> [PROBLEM TO SOLVE] Return, from the listing below, each line where the word "Escalão" appears.

> [RECORDED INFORMATION]
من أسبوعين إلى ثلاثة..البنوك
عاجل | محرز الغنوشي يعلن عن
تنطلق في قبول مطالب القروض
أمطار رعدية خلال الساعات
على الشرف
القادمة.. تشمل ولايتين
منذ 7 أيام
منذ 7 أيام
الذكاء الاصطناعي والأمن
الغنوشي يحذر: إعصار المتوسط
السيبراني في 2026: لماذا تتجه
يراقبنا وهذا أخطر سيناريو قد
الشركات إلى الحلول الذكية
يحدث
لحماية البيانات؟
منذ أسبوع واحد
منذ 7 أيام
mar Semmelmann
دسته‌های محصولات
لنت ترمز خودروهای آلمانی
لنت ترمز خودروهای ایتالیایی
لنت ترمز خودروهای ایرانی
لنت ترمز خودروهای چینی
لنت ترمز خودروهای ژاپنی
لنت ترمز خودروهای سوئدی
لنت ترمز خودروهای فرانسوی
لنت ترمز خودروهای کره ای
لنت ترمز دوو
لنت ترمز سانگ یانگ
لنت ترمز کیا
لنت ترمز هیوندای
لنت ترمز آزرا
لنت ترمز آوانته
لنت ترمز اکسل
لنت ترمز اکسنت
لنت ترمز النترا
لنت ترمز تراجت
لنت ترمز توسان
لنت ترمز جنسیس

--

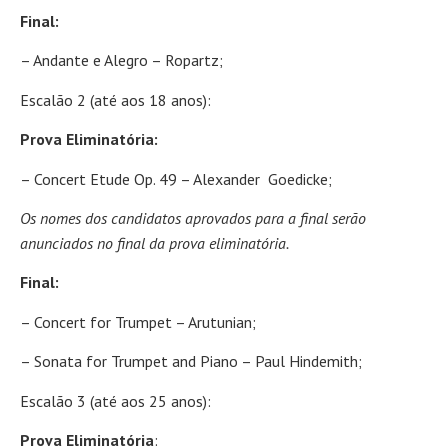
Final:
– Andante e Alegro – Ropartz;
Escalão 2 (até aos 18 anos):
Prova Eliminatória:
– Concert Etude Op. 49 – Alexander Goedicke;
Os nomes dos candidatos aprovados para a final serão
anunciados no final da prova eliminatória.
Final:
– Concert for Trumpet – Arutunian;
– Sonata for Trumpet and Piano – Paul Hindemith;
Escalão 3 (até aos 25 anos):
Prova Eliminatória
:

> [SOLUTION TO THIS PROBLEM]
Escalão 2 (até aos 18 anos):
Escalão 3 (até aos 25 anos):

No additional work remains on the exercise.